El uso de la violencia política en razón de género (VPG) como arma de censura es la nueva “Santa Inquisición” mexicana. Lo que debía ser una figura jurídica para proteger a mujeres en la vida pública, se ha convertido en un martillo contra la disidencia y la crítica.
De acuerdo con Artículo 19, entre enero y julio de 2025 se documentaron 51 procesos legales contra periodistas, con 25 casos ligados a acusaciones de VPG. Esto significa que cada cuatro días, en promedio, un comunicador enfrentó sanciones, censura judicial o remoción de su contenido.
El Instituto Nacional Electoral reporta que entre septiembre de 2020 y junio de 2025 se acumularon 516 quejas por VPG, resultando en 469 sanciones.
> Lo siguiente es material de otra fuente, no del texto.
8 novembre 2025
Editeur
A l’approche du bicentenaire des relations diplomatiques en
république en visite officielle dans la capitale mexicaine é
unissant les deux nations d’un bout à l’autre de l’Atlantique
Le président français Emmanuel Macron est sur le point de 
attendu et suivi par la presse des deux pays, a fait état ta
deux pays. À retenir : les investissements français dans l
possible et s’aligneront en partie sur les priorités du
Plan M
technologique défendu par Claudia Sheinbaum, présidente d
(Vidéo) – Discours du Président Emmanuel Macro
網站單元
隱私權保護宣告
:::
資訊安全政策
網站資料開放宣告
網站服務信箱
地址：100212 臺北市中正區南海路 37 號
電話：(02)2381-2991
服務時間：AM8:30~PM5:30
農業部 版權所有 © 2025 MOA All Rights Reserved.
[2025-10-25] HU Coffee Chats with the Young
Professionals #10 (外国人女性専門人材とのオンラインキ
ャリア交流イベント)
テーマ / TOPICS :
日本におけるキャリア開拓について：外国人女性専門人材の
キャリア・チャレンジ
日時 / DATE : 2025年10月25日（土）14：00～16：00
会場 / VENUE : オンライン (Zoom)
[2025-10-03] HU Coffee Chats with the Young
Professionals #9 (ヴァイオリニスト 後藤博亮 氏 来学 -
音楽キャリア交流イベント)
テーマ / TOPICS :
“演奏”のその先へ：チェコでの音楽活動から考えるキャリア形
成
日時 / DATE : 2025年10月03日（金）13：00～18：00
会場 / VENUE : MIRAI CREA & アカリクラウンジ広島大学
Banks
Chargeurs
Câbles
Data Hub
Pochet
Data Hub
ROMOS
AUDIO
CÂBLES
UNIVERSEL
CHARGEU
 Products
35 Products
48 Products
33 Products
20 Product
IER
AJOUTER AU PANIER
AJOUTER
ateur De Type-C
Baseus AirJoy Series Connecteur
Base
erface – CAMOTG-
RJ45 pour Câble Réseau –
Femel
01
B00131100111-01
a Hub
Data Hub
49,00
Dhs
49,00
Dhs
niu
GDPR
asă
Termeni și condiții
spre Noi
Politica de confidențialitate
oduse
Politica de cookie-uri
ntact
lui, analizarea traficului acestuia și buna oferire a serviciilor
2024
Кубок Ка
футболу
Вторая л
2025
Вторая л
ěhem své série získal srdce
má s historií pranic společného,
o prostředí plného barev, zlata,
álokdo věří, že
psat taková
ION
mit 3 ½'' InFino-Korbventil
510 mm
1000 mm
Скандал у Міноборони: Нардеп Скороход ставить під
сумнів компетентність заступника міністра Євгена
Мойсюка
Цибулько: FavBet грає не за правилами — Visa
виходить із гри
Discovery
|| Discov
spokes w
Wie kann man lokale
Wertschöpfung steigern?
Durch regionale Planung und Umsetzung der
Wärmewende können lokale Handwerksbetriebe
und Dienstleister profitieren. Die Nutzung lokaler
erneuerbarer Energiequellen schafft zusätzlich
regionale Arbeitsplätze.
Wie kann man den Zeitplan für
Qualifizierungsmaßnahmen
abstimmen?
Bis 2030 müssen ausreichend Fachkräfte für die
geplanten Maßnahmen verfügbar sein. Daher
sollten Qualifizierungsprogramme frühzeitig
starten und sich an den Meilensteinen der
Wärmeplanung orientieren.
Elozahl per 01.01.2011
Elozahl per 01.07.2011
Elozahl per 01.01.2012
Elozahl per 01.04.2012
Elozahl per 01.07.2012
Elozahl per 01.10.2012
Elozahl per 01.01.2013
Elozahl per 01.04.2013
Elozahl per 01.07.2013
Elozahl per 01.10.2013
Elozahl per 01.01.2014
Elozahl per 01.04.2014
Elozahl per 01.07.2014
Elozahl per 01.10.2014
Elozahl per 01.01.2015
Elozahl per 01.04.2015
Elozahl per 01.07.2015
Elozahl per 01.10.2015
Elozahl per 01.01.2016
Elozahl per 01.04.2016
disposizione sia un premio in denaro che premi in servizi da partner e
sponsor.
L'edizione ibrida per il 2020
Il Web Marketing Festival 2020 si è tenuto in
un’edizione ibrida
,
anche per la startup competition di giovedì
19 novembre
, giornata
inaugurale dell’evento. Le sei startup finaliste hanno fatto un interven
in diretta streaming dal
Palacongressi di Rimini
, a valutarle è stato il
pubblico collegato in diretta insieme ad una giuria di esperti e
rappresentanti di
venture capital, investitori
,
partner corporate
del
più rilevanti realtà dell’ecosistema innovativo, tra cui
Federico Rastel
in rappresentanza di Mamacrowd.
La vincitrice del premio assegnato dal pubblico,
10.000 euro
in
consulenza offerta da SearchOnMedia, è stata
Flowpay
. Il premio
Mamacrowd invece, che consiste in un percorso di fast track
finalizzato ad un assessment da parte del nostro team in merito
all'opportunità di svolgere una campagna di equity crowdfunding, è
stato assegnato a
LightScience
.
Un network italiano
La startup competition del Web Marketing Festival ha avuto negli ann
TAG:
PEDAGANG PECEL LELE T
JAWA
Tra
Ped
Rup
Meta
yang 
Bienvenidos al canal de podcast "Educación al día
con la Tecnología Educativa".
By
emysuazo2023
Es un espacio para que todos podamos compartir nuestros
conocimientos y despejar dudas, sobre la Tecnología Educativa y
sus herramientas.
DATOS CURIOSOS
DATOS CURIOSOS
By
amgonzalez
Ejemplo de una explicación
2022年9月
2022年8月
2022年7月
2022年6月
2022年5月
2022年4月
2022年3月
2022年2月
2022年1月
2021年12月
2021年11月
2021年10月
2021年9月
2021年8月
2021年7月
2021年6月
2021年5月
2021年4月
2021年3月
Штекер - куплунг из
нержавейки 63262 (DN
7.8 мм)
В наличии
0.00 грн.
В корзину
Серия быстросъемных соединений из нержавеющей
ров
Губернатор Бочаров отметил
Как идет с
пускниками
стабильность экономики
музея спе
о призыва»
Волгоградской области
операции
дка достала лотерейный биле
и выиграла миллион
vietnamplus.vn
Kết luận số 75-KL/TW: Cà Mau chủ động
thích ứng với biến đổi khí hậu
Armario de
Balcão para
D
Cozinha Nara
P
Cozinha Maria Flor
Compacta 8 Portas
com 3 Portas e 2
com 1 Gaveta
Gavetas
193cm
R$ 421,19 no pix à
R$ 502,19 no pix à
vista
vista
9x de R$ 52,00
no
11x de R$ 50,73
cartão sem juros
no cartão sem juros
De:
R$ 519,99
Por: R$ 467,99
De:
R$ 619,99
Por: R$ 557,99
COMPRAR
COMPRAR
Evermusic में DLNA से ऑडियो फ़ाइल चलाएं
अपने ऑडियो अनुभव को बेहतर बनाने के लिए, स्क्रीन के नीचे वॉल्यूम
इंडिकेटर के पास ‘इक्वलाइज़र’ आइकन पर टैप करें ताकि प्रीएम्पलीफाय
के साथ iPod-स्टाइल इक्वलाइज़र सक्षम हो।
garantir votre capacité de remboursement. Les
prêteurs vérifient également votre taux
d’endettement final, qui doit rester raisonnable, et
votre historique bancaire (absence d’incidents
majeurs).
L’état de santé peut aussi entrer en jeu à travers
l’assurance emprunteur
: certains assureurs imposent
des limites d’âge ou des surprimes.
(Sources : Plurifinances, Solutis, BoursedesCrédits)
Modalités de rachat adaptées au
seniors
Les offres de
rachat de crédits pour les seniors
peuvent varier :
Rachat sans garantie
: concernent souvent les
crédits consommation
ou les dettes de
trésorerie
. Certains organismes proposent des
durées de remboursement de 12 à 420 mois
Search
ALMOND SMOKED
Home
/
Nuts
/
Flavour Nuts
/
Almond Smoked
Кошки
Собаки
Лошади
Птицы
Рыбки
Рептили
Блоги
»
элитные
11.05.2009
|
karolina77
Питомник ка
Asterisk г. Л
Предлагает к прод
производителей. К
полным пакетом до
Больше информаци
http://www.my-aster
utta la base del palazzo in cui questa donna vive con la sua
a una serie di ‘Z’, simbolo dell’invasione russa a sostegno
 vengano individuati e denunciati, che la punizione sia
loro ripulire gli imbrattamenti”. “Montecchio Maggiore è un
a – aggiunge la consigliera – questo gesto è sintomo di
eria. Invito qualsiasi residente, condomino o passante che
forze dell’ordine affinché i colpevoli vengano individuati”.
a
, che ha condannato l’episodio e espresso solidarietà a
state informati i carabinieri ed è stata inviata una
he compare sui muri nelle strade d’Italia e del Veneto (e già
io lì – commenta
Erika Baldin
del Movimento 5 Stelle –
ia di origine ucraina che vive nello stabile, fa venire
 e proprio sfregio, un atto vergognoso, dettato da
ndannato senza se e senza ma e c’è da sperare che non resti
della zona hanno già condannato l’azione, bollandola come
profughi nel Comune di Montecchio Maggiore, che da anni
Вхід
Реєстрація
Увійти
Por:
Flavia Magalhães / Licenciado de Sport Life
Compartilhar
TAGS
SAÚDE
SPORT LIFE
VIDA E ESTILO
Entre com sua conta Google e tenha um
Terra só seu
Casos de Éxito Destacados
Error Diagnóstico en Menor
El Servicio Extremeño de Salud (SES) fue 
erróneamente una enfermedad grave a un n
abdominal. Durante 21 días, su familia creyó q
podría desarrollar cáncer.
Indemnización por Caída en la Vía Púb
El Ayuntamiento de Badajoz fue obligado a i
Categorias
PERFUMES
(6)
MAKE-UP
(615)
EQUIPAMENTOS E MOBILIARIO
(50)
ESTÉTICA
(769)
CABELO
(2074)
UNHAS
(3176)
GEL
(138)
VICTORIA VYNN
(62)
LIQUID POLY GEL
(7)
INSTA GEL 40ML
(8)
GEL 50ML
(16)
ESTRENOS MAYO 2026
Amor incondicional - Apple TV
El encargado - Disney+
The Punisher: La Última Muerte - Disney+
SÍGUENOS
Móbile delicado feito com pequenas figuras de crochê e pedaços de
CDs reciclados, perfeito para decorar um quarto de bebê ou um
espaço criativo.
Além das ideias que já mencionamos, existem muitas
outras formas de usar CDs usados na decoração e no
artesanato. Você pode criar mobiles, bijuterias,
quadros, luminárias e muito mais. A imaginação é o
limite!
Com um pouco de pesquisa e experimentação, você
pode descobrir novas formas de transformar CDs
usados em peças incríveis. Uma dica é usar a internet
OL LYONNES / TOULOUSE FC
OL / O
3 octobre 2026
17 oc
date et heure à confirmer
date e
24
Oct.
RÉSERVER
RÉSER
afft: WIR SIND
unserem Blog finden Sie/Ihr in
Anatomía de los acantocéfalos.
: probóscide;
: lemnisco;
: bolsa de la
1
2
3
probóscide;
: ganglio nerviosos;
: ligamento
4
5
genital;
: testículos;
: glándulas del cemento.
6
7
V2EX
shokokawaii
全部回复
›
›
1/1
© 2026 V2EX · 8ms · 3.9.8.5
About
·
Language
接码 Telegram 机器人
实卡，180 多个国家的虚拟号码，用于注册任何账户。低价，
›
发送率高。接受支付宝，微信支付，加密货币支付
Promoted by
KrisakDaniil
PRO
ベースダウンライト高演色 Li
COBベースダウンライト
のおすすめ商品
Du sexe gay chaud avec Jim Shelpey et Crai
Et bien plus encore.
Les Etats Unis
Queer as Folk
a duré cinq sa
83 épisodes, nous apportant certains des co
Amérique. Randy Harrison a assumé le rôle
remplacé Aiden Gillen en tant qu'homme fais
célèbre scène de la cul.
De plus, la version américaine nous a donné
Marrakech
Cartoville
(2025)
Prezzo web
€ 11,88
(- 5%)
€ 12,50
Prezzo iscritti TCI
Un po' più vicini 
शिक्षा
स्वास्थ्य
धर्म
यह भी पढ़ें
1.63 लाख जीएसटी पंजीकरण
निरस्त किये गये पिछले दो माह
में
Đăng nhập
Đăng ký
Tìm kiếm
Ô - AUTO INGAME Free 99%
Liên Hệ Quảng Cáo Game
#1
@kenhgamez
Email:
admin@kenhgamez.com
Entre ellas, 60 periodistas y más de 100 ciudadanos castigados. No hablamos de casos aislados, sino de un patrón institucionalizado de represión disfrazada de legalidad.
Los ejemplos sobran. En Campeche, periodistas como Jorge González fueron vetados de ejercer durante dos años y multados con sumas millonarias, mientras otros como Carlos Martínez fueron obligados a disculparse en video. La gobernadora Layda Sansores ha encabezado esta cruzada inquisitorial, demostrando que la censura se viste de feminismo malinterpretado.
No son solo periodistas. Ciudadanos comunes también han sido sancionados por simples publicaciones en redes sociales. Karla Estrella, en Sonora, fue castigada por un tuit contra el nepotismo; Héctor de Mauleón debió borrar una columna; Laisha Wilkins y Rubí Soriano fueron denunciadas por criticar abusos gubernamentales.
Las sanciones son absurdas: disculpas públicas diarias durante un mes, multas económicas desproporcionadas, cursos obligatorios y hasta inscripción en un registro nacional de personas sancionadas. Es la institucionalización de la humillación pública, una versión moderna de la picota medieval, pero diseñada con herramientas judiciales y discursos de corrección política.
Los gobiernos emanados de Morena defienden estas medidas como protección a mujeres en política, pero la evidencia muestra un sesgo. Quien critica a funcionarios afines a ese partido es el blanco más frecuente. El supuesto socialismo que prometía libertad y justicia se ha transformado en un sistema de control ideológico disfrazado de legalidad.
La paradoja es brutal. Mientras se presume la defensa de derechos, se persigue la libertad más básica: la de opinar. México se acerca peligrosamente a prácticas vistas en China o Rusia en sus peores tiempos, donde el disidente no era confrontado con argumentos, sino callado con leyes, sanciones y censura institucionalizada.
Si la 4T continúa por este camino, la menguada democracia mexicana quedará en ruinas. No hay socialismo verdadero sin libertad de expresión. Castigar periodistas y ciudadanos críticos no fortalece la política de género: la corrompe. Por eso, y nada más, resulta urgente detener esta inquisición moderna antes de que la sociedad mexicana pierda su voz colectiva.